Program penghijauan dengan penekanan pada kehutanan sosial dan lingkungan perlu dilakukan dalam skala besar dengan partisipasi aktif dari masyarakat yang, mengingat penghormatan tradisional mereka terhadap pohon, harus mau bekerja sama. Laju reboisasi harus jauh lebih besar dari laju deforestasi agar tidak terjadi kelangkaan. Program Perhutanan Sosial sangat signifikan bagi masyarakat pedesaan dan terdiri dari penanaman dan perlindungan pohon untuk berbagai tujuan.

Lahan terlantar adalah prekursor penggurunan. Degradasi lahan di daerah sub-lembab kering, semi kering dan kering telah terjadi terutama karena aktivitas antropogenik dan variasi iklim dan proses ini umumnya dikenal sebagai penggurunan. Faktor-faktor yang bertanggung jawab atas penggurunan adalah tekanan berat pada lahan, kondisi fisik yang mendasarinya, kekurangan lahan, ukuran dan distribusi populasi, pertumbuhan populasi, kebijakan administratif regional, dan kondisi iklim global.

Produksi pertanian telah menyaksikan peningkatan dramatis dalam tiga dekade terakhir hampir di seluruh dunia. Di India, Revolusi Hijau (1968 hingga data) membawa terobosan teknologi dan hal ini menyebabkan penggunaan varietas unggul berdurasi pendek yang membantu penggunaan lahan secara intensif dalam setahun, meningkatkan area yang terkena irigasi dan penggunaan bahan kimia yang subur seperti pupuk dan pestisida. .

Seiring berjalannya waktu, praktik pertanian intensif, terutama dengan beras dan gandum, telah benar-benar menyerap unsur hara dari tanah. Karena penggunaan pupuk yang berlebihan, kelebihan nitrat telah larut ke dalam air tanah dan kontaminasi air tanah dengan nitrat telah meningkat secara dramatis. Akibatnya, lahan yang dapat ditanami menjadi sakit karena penggunaan bahan kimia yang berlebihan.

Penggunaan pestisida yang sembarangan dan berlebihan telah memperbesar masalah penurunan kualitas tanah dan air dan juga memperburuk kualitas produk. Selanjutnya, mikroba tanah, flora dan fauna liar di sekitar tanaman pertanian juga terpengaruh. Semua ini secara kolektif berkontribusi pada degradasi lahan pertanian.
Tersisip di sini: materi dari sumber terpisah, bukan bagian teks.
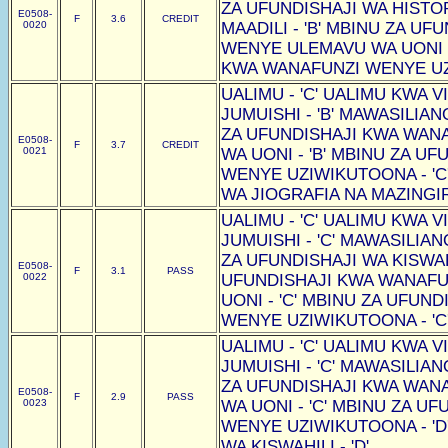
ZA UFUNDISHAJI WA HISTOR
E0508-
F
3.6
CREDIT
0020
MAADILI - 'B' MBINU ZA U
WENYE ULEMAVU WA UONI -
KWA WANAFUNZI WENYE UZI
UALIMU - 'C' UALIMU KWA VI
JUMUISHI - 'B' MAWASILIAN
ZA UFUNDISHAJI KWA WAN
E0508-
F
3.7
CREDIT
0021
WA UONI - 'B' MBINU ZA U
WENYE UZIWIKUTOONA - 'C
WA JIOGRAFIA NA MAZINGIRA
UALIMU - 'C' UALIMU KWA VI
JUMUISHI - 'C' MAWASILIAN
ZA UFUNDISHAJI WA KISWAHI
E0508-
F
3.1
PASS
0022
UFUNDISHAJI KWA WANAF
UONI - 'C' MBINU ZA UFUN
WENYE UZIWIKUTOONA - 'C
UALIMU - 'C' UALIMU KWA VI
JUMUISHI - 'C' MAWASILIAN
ZA UFUNDISHAJI KWA WAN
E0508-
F
2.9
PASS
0023
WA UONI - 'C' MBINU ZA U
WENYE UZIWIKUTOONA - 'D
WA KISWAHILI - 'D'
Ini telah diakui sebagai faktor penyebab akhir-akhir ini sambil mencatat fakta bahwa upaya lebih lanjut untuk meningkatkan pertumbuhan pertanian akan sangat merugikan kita dalam bentuk degradasi tanah dan air. Kerugian ekologis skala besar dilaporkan di lahan pertanian, lahan rumput dan lahan hutan , seperti erosi tanah, alkalinitas dan salinitas tanah, defisiensi mikronutrien, genangan air, penipisan cepat dan kontaminasi air tanah.
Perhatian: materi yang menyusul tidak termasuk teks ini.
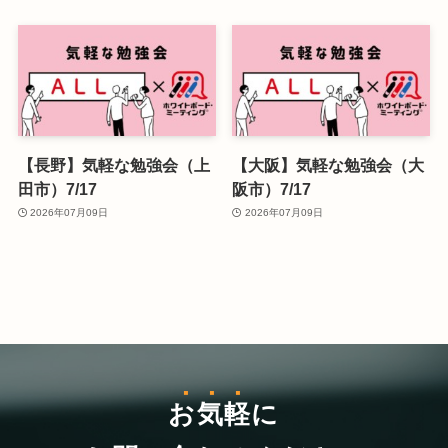
【長野】気軽な勉強会（上
【大阪】気軽な勉強会（大
田市）7/17
阪市）7/17
2026年07月09日
2026年07月09日
お気軽
に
Faktor-faktor ini diidentifikasi sebagai faktor pembatas untuk keuntungan masa depan dari sumber daya tanah dan air. Irigasi dianggap sebagai sarana utama kehilangan air dari sistem alam dan menyebabkan kondisi gersang di hilir dan penipisan air tanah. Biaya off dan on site dalam pertanian juga diakui sebagai faktor penting dalam degradasi lahan.

Biaya di luar lokasi timbul dari sedimen tanah yang diangkut dalam air permukaan dari lahan pertanian yang tererosi. Ini adalah pendangkalan sungai dan bendungan, kerusakan jalan raya dan selokan, pendangkalan pelabuhan dan saluran, hilangnya penyimpanan waduk, gangguan ekologi sungai dan kerusakan kesehatan masyarakat. Hilangnya produktivitas tanah mencerminkan biaya di lokasi.